How can a Basketball Widow spend 1 Million in 10 Months? She’ll tell you how!
One basketball widow's draw-dropping tales of excess could have cost her four kids their future financial stability now that it's been disclosed that she spent $1M in less than a year.
Former NBA player Lorenzen Wright signed a $1 Million life insurance policy in 2010 after before he filed for divorce from Sherra Wright, hoping that his kids would be taken care of if he died. Unfortunately....he was found dead five months after the policy went into effect. Interesting timing.
Now you might think Sherra would save money for her kids' college funds or perhaps save some of the $1M for the future....but no. She didn't. In fact, reports by commercialappeal.com say most of the money was gone within 10 months.
So how do you spend away your kid's future and dead ex-husband's legacy? Here's some of the expenses:
$26,000 on a Lexus
$32,000 on a Cadillac Escalade
$69,000 on furniture
$11,750 for a trip to New York
$339,000 to buy a new home and renovate
$7,000 on a pool
$5,000 for lawn equipment
$34,000 on lawyers
At issue, other family members contend, is that the proceeds were designated to support the couple's six children. The spending report, filed in September but only just now disclosed publicly, caused a judge to begin investigation of the living conditions of Wright's children. The judge also routed other money, the NBA's $184,000 in death benefits, to Lorenzen Wright's father Herb to benefit the children. Those assets are, at present, frozen.
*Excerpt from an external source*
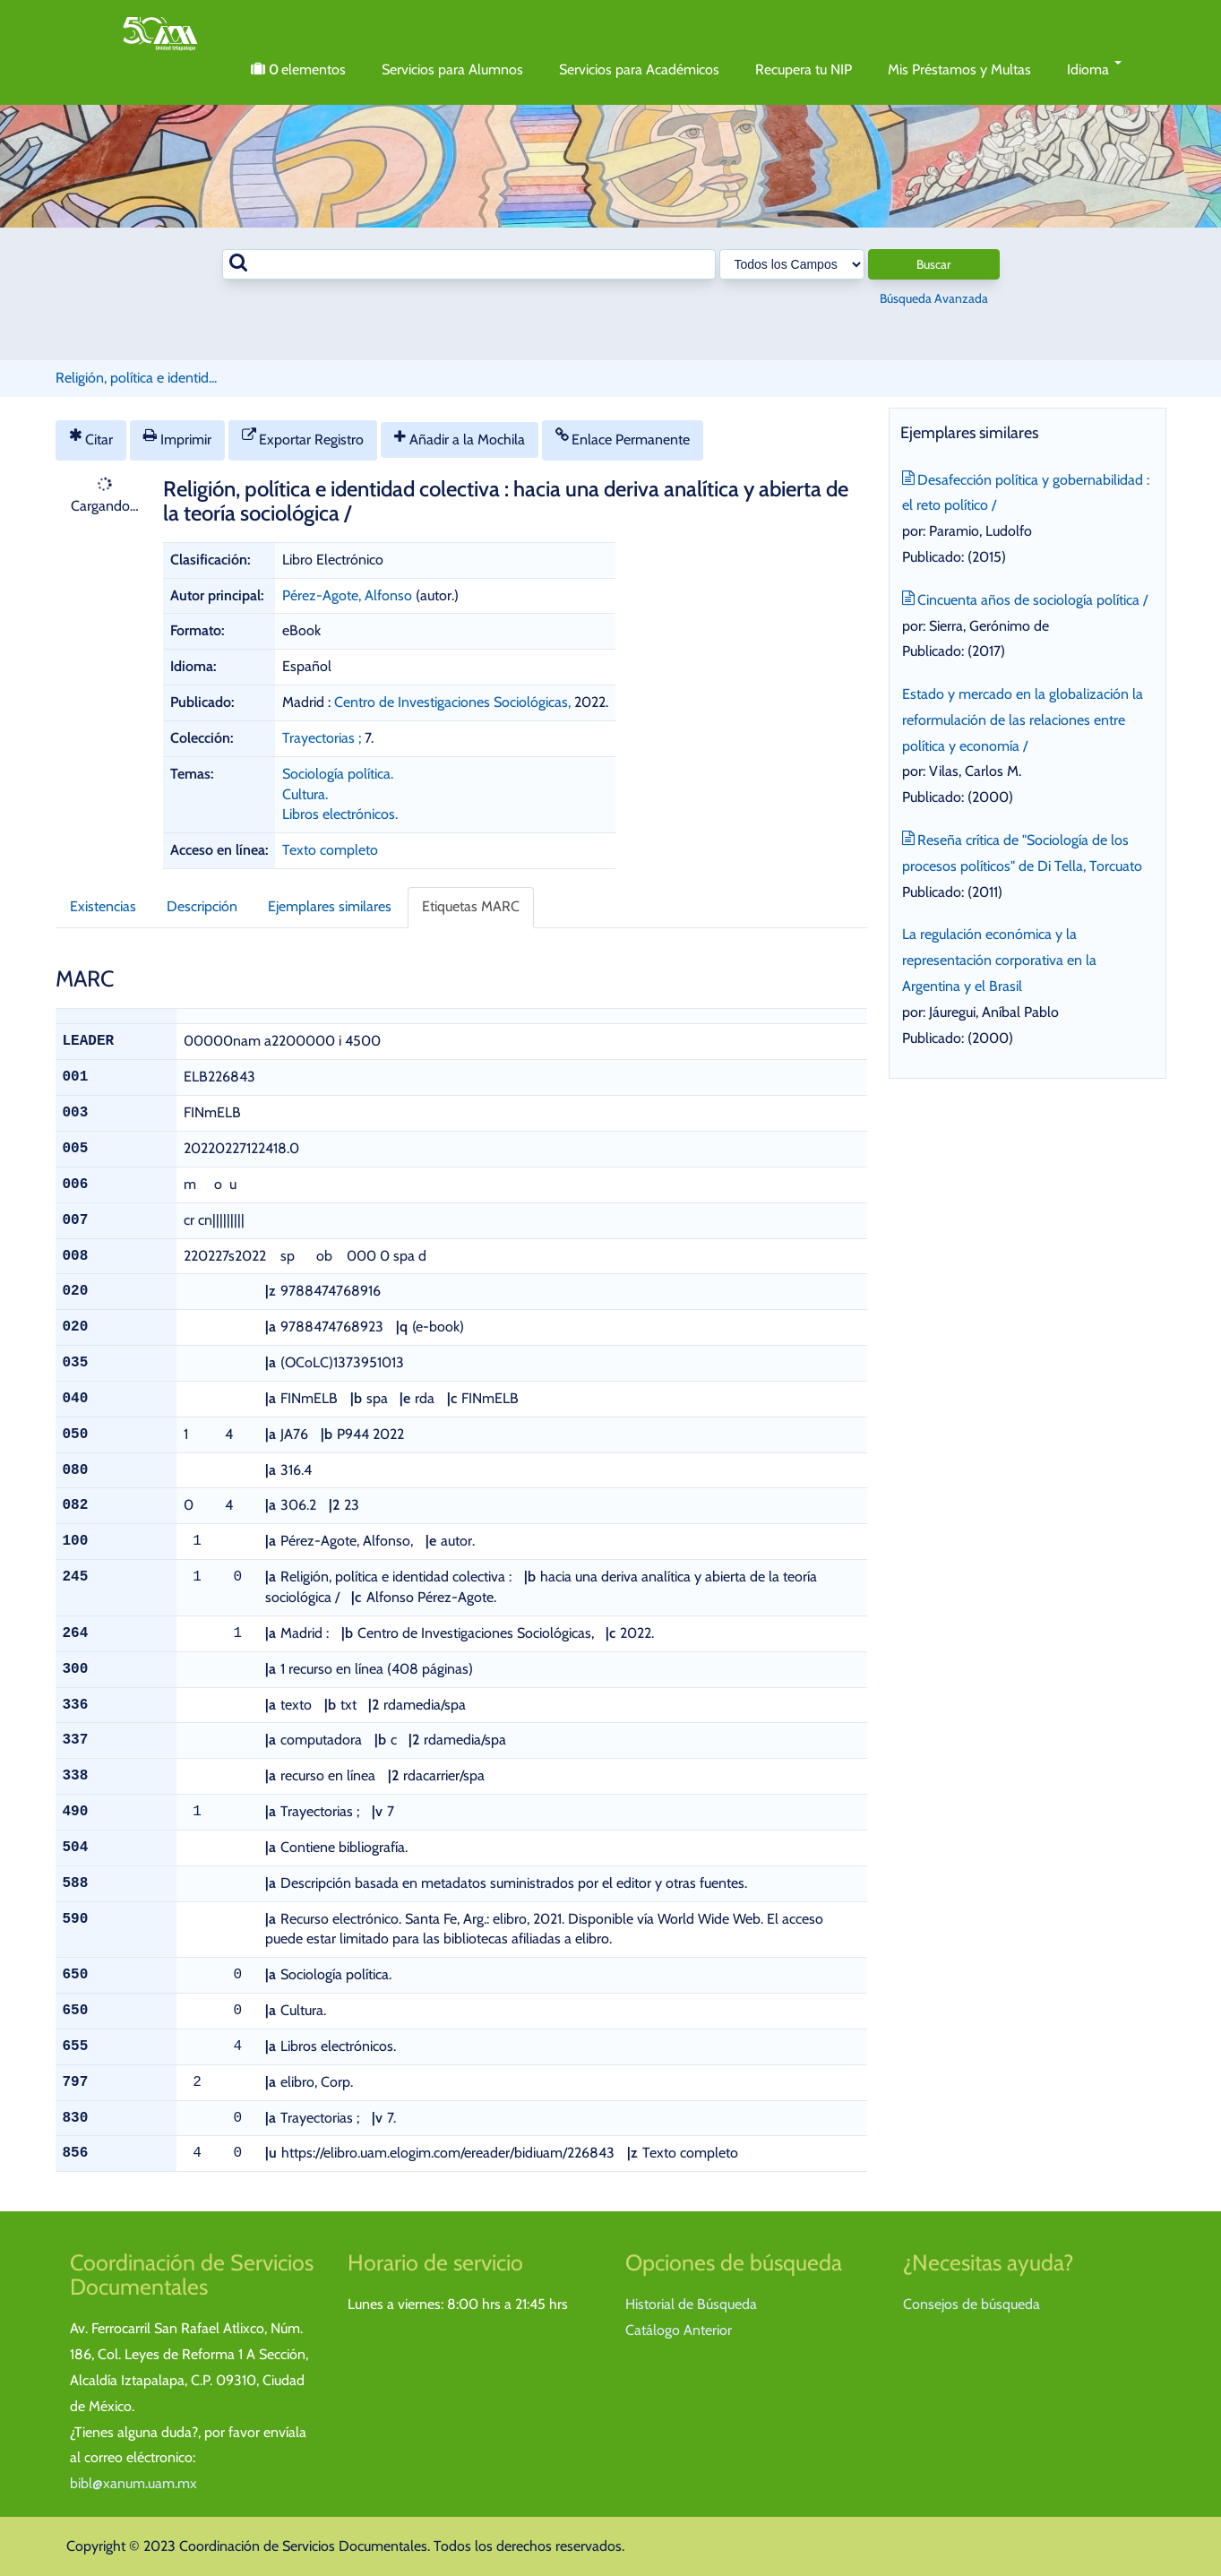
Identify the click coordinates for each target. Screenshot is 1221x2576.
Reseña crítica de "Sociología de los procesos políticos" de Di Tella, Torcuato (1022, 851)
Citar (91, 437)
However, Sherra Wright says the family remains financially sound, with $1.4 million in "assets on hand." Much of that is tied up in the new house and three Arkansas investment properties.
There is also significant discord, according to the court filings, between Herb Wright and Sherra Wright, who "testified Lorenzen Wright distrusted his father and as a result removed his father from any control over his accounts and finances."
At the time of his death, Wright was operating under a child support order requiring him to pay $16,650 a month in child support and another $10,000 a month in alimony, for a total of $319,000 a year. That plan was concocted in 2009, in what would be the last year of Wright's NBA career. There was no amended plan filed after Wright left the NBA and his income dramatically declined.
It's tough to overstate the tragedy of Wright's fall. After Anfernee Hardaway, he was easily the most celebrated player in the basketball-rich city of Memphis. Like Hardaway, he was a high school legend turned Memphis Tiger, and like Hardaway he led the Tigers to the NCAA tournament and later became a lottery pick. He was never able to make a significant impact in the pros, though with $55 million in career earnings, "significant" is by definition a relative term. He deserved better than his tragic end, and the fact that acrimony from his passing continues to tear his family apart is an ongoing shame.
Well....we hope they took pictures and still have their memories.